The European-built Node-3 is the last of the three International Space Station Nodes to be launched into orbit. The Nodes are the connecting elements between the various pressurised modules on the ISS. They provide a shirtsleeve environment to allow the passage of astronauts and equipment through to other Station elements and provide vital functions and resources for the astronauts and equipment.
Node-3, or ‘Tranquility’ as it has now been named, is the final major element of the barter agreement between ESA and NASA under which ESA supplied Node-2 and -3 and high-technology laboratory equipment and services to NASA in return for launching Europe’s Columbus laboratory to the ISS in February 2008.
Node-3 is the most recent and thus the most modern pressurised element of the ISS. It is significantly different to the Node-3 that Europe initially agreed to develop back in 1997: it has evolved over the years from a connecting module into a complex element, able to accommodate sophisticated crew- and life-support equipment.

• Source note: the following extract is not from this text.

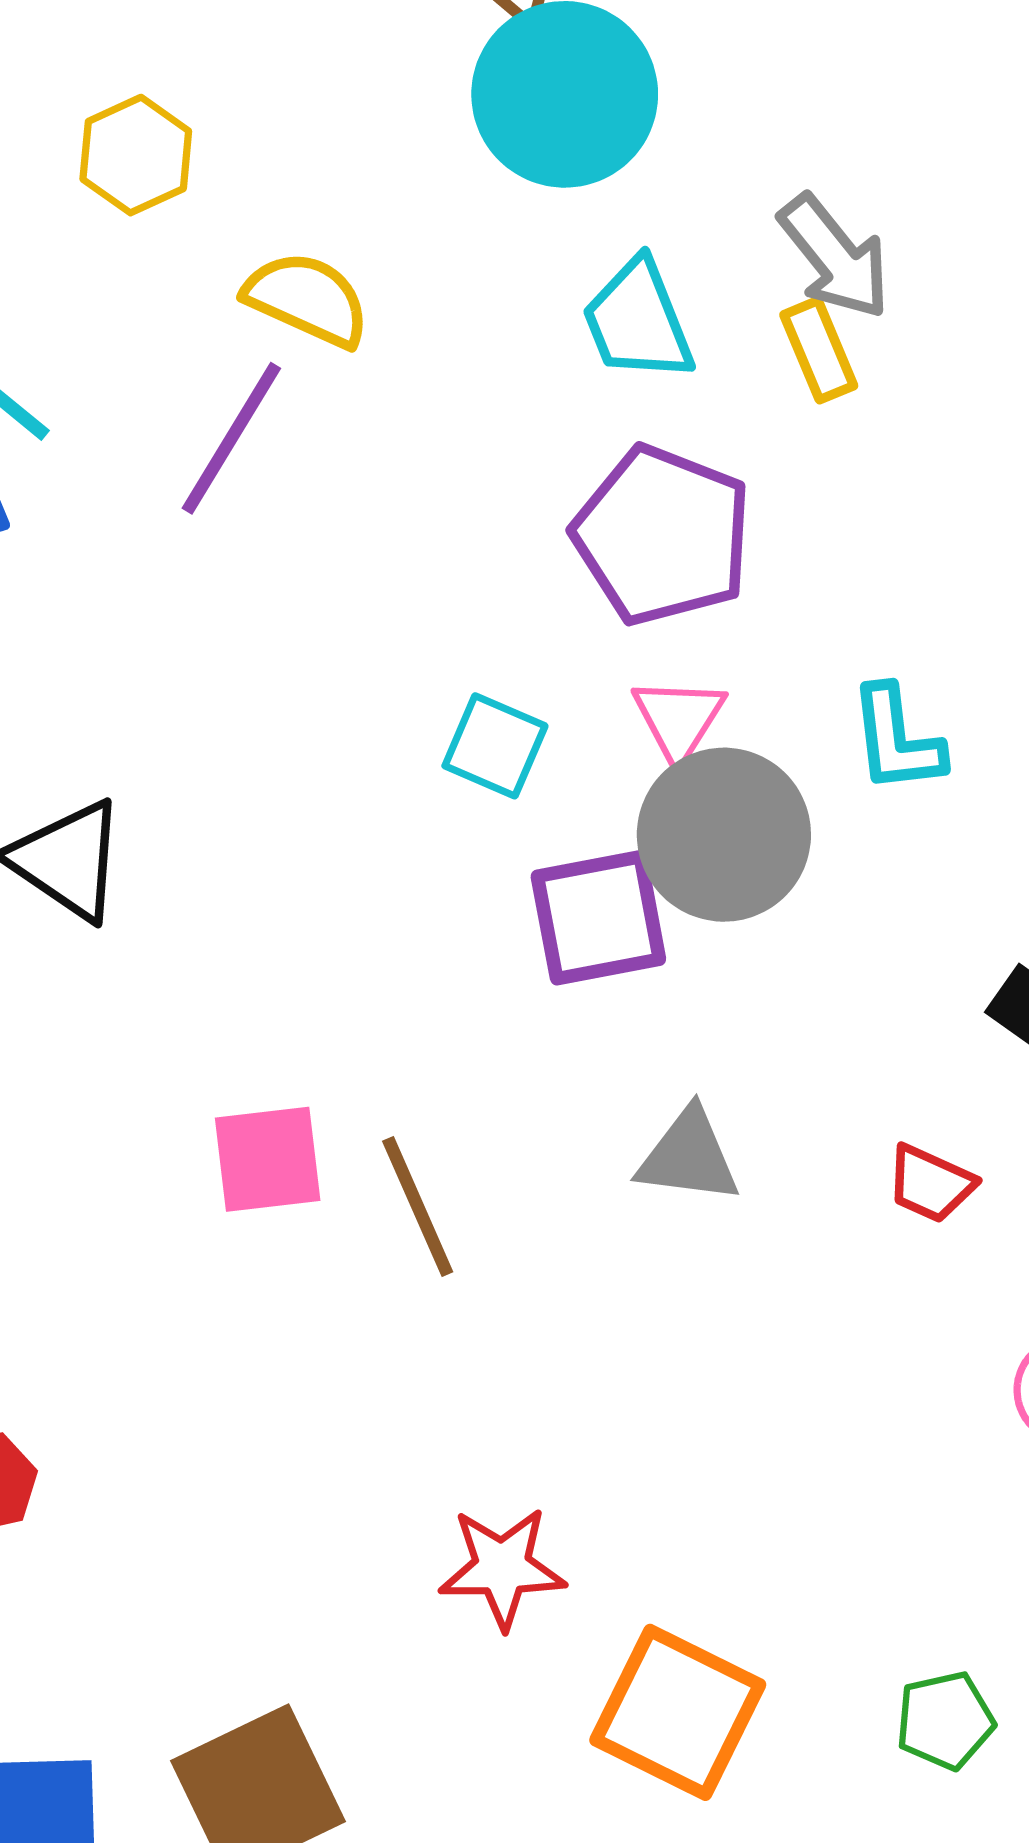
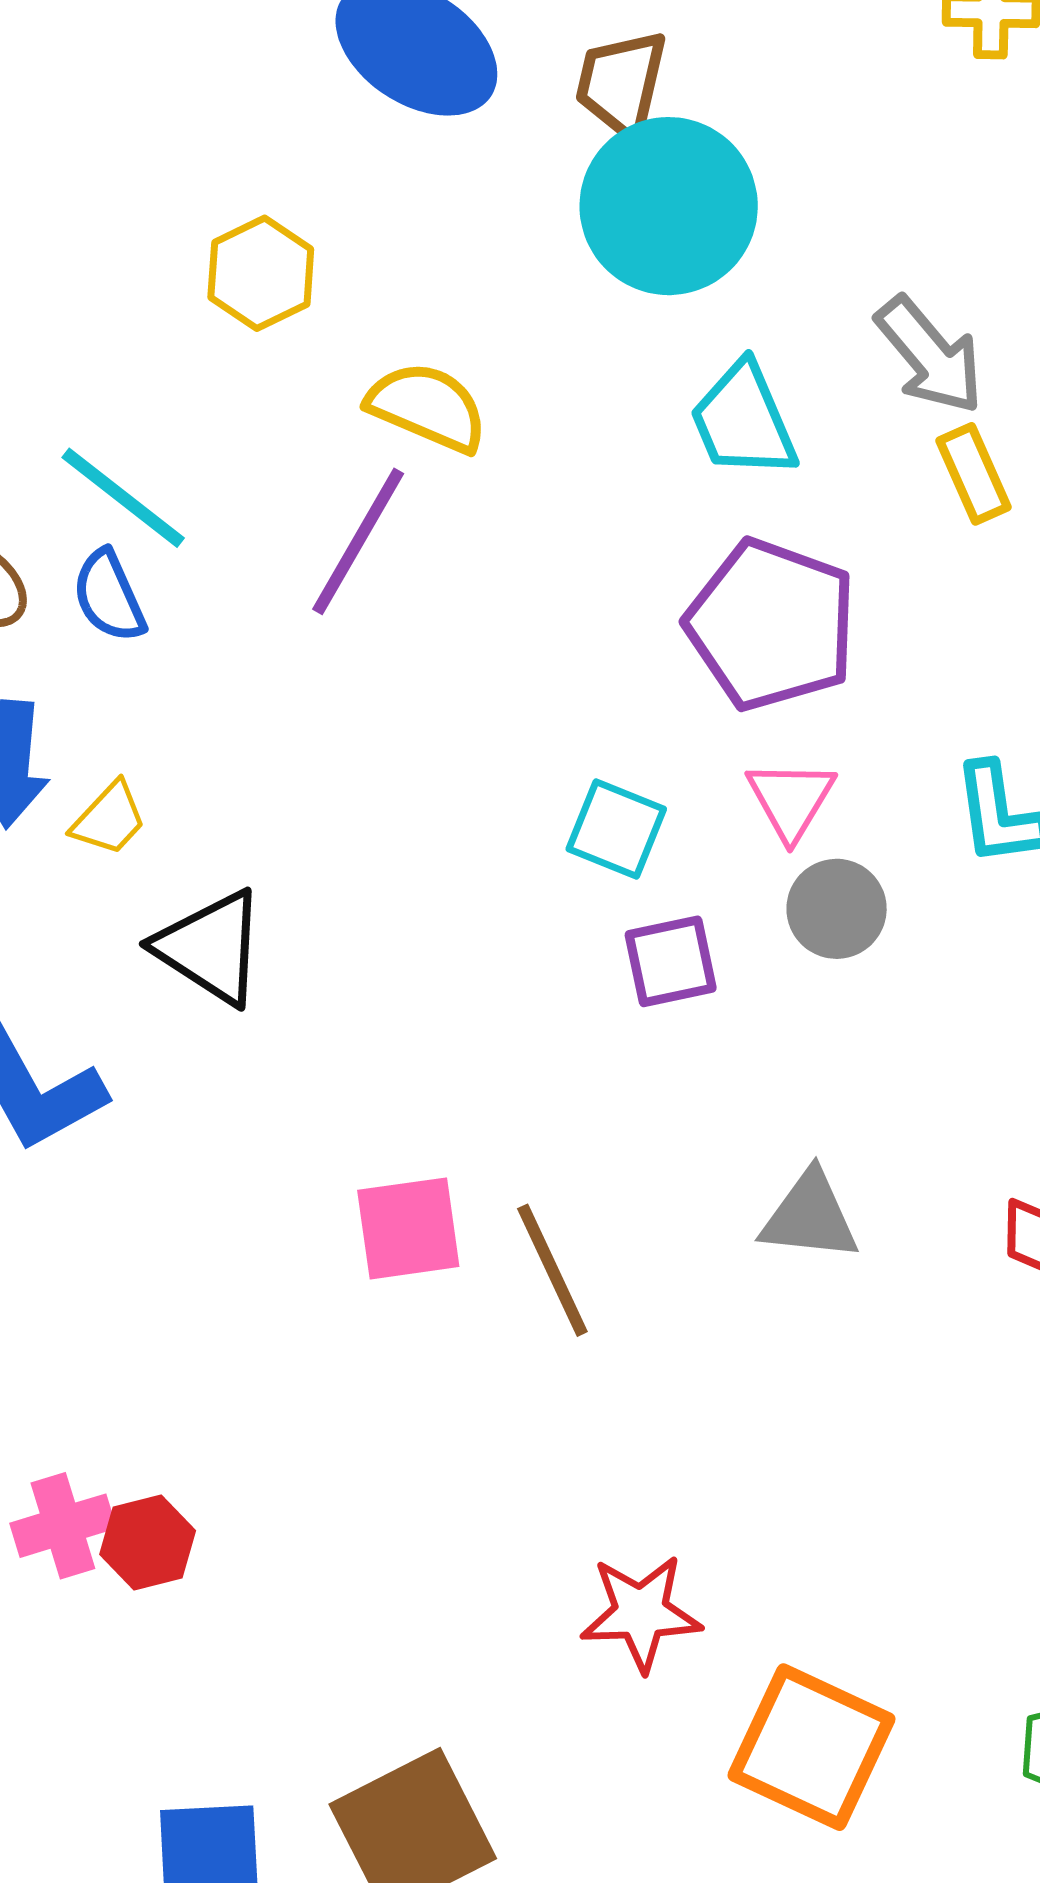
yellow rectangle: (819, 350) -> (974, 474), moved
gray circle: (724, 835) -> (837, 909), size x0.6
purple square: (598, 918) -> (671, 961), moved, size x0.7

One of the new features is the Cupola observation module. It was shipped to the Kennedy Space Center in 2004, and ownership was transferred to NASA in 2005. It will provide an unprecedented capability for external ISS operations as a command tower for robotic operations as well as a stunning view of Earth for the crew. Both Node-3 and Cupola will help in the efficient execution of ISS operations and provide the accommodation for facilities to improve the well-being of the crew.